One of the imbalances that has traditionally characterised the Spanish economy is its high levels of foreign debt, which is a source of vulnerability in the event of possible shocks in the financial markets and also jeopardises the sustainability of expansionary cycles. In the period 2014-2019, in an environment of low interest rates and with a highly buoyant economy that had a positive lending capacity, we witnessed a slow reduction in the country’s level of debt. This pattern was truncated by the crisis triggered by the pandemic, but it has resumed again in the last two years. In this regard, Spain’s net international investment position (NIIP), which measures the balance of the country’s financial assets and liabilities vis-à-vis the rest of the world, closed last year with a debit (negative) balance of 802,382 million euros. This is equivalent to 60.5% of GDP, the lowest level since 2004 (71.5% in 2021). In any case, this is still high and far exceeds the threshold set by the European Commission as part of the macroeconomic imbalance procedure (MDP).1
- 1. A surveillance mechanism aimed at preventing and correcting macroeconomic imbalances in EU countries by monitoring 14 indicators, which generate a warning signal when certain thresholds are exceeded; in the case of the debit balance of the NIIP, this threshold is set at 35% of GDP.
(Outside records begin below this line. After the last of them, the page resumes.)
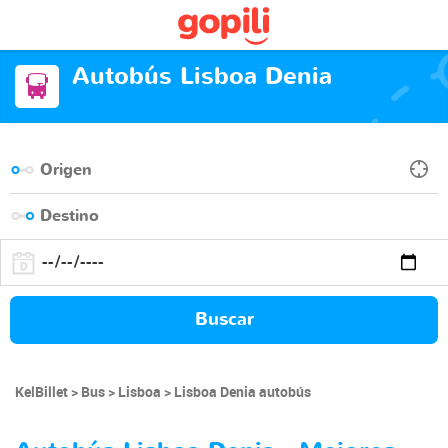
Autobús Lisboa Denia
Buscar
KelBillet
Bus
Lisboa
Lisboa Denia autobús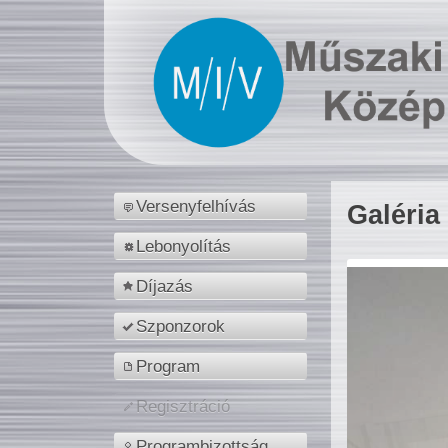
Versenyfelhívás
Galéria
Lebonyolítás
Díjazás
Szponzorok
Program
Regisztráció
Programbizottság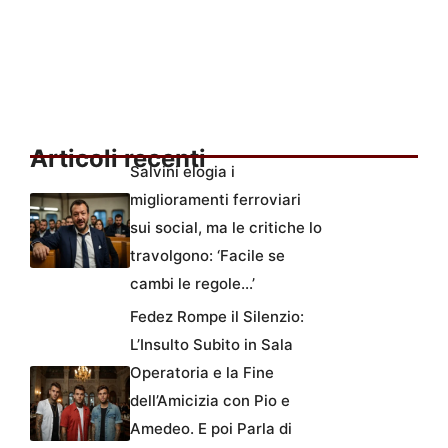
Articoli recenti
Salvini elogia i
miglioramenti ferroviari
sui social, ma le critiche lo
travolgono: ‘Facile se
cambi le regole…’
Fedez Rompe il Silenzio:
L’Insulto Subito in Sala
Operatoria e la Fine
dell’Amicizia con Pio e
Amedeo. E poi Parla di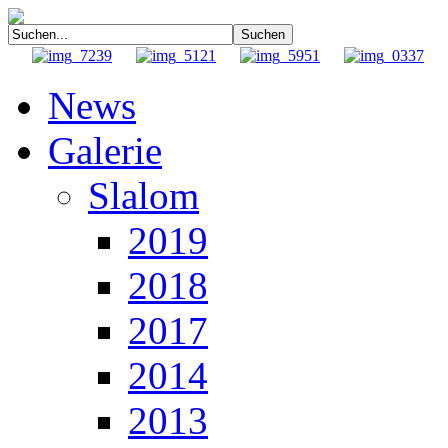
News
Galerie
Slalom
2019
2018
2017
2014
2013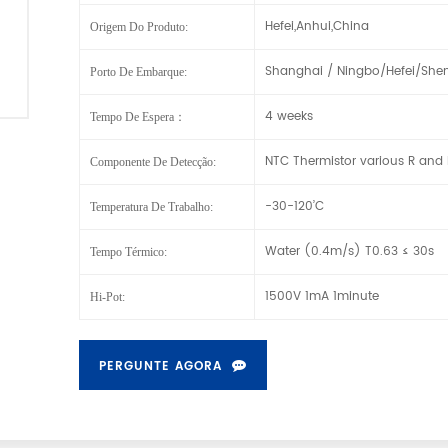
Hefei,Anhui,China
Origem Do Produto:
Shanghai / Ningbo/Hefei/She
Porto De Embarque:
4 weeks
Tempo De Espera：
NTC Thermistor various R and 
Componente De Detecção:
-30-120’C
Temperatura De Trabalho:
Water (0.4m/s) T0.63 ≤ 30s
Tempo Térmico:
1500V 1mA 1minute
Hi-Pot:
PERGUNTE AGORA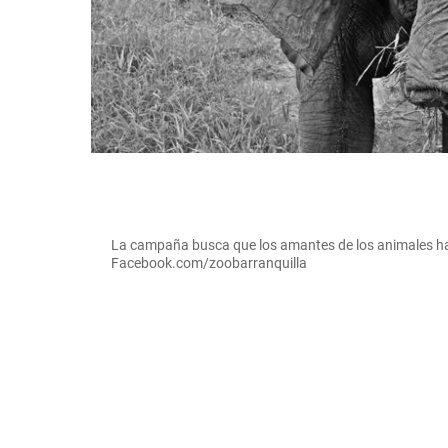
La campaña busca que los amantes de los animales h
Facebook.com/zoobarranquilla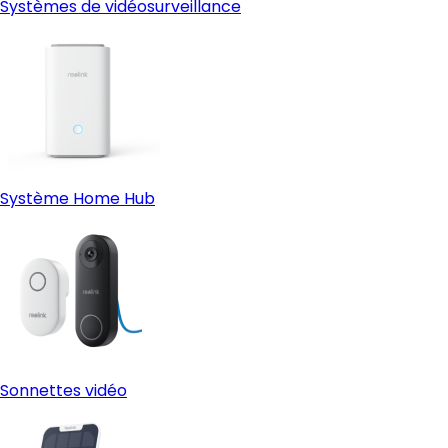
Systèmes de vidéosurveillance
Système Home Hub
Sonnettes vidéo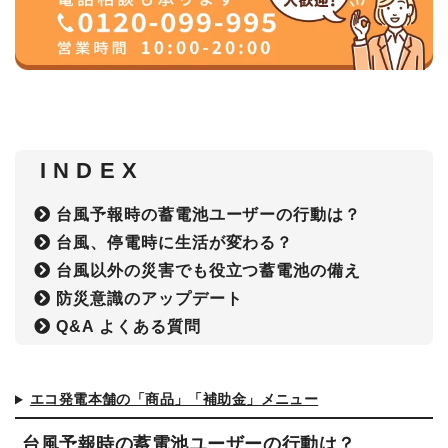
I N D E X
台風予報時の蓄電池ユーザーの行動は？
台風、停電時に生活が変わる？
台風以外の災害でも役立つ蓄電池の備え
防災意識のアップデート
Q&A よくある質問
エコ発電本舗の「商品」「補助金」メニュー
台風予報時の蓄電池ユーザーの行動は？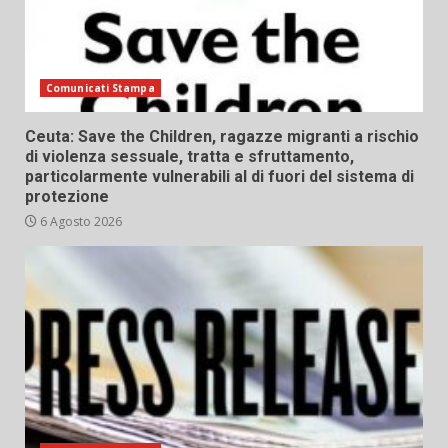
Comunicati Stampa
Ceuta: Save the Children, ragazze migranti a rischio
di violenza sessuale, tratta e sfruttamento,
particolarmente vulnerabili al di fuori del sistema di
protezione
6 Agosto 2026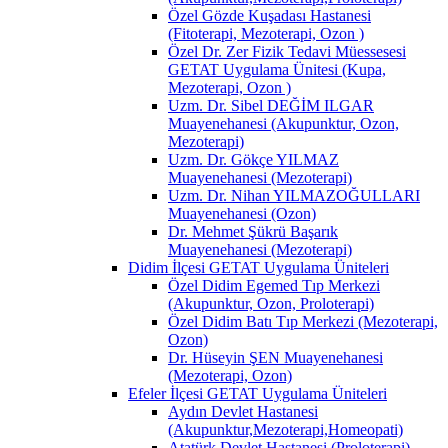
Özel Gözde Kuşadası Hastanesi
(Fitoterapi, Mezoterapi, Ozon )
Özel Dr. Zer Fizik Tedavi Müessesesi
GETAT Uygulama Ünitesi (Kupa,
Mezoterapi, Ozon )
Uzm. Dr. Sibel DEĞİM ILGAR
Muayenehanesi (Akupunktur, Ozon,
Mezoterapi)
Uzm. Dr. Gökçe YILMAZ
Muayenehanesi (Mezoterapi)
Uzm. Dr. Nihan YILMAZOĞULLARI
Muayenehanesi (Ozon)
Dr. Mehmet Şükrü Başarık
Muayenehanesi (Mezoterapi)
Didim İlçesi GETAT Uygulama Üniteleri
Özel Didim Egemed Tıp Merkezi
(Akupunktur, Ozon, Proloterapi)
Özel Didim Batı Tıp Merkezi (Mezoterapi,
Ozon)
Dr. Hüseyin ŞEN Muayenehanesi
(Mezoterapi, Ozon)
Efeler İlçesi GETAT Uygulama Üniteleri
Aydın Devlet Hastanesi
(Akupunktur,Mezoterapi,Homeopati)
Atatürk Devlet Hastanesi (Proloterapi)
Excluding the Bank of Spain, the debit balance of the NIIP fell by 52,468 million euros in 2022, bringing it to 555,676 million (see second chart). However, this improvement was the result of a revaluation effect of the existing assets and liabilities (due to exchange rate or price fluctuations), rather than financial transactions with other countries (an increase in assets and/or a reduction in liabilities). The effect of exchange rates had a positive impact on the assets, mainly due to the appreciation of the dollar. Price changes, meanwhile, had a greater impact on the liabilities and in the opposite direction: the increase in long-term interest rates reduced the value of debt securities, in particular those of the general government.
Looking at the breakdown by financial instrument, the correction of the NIIP debit balance is explained by portfolio investments, which registered a reduction in their debit balance, above all because of the impact of price changes. The balance of the other categories of instruments deteriorated: in the case of direct investments,2 this was mainly due to the revaluation effect; in other investments,3 it was essentially due to negative net financial transactions with other countries (the liabilities grew more than the assets).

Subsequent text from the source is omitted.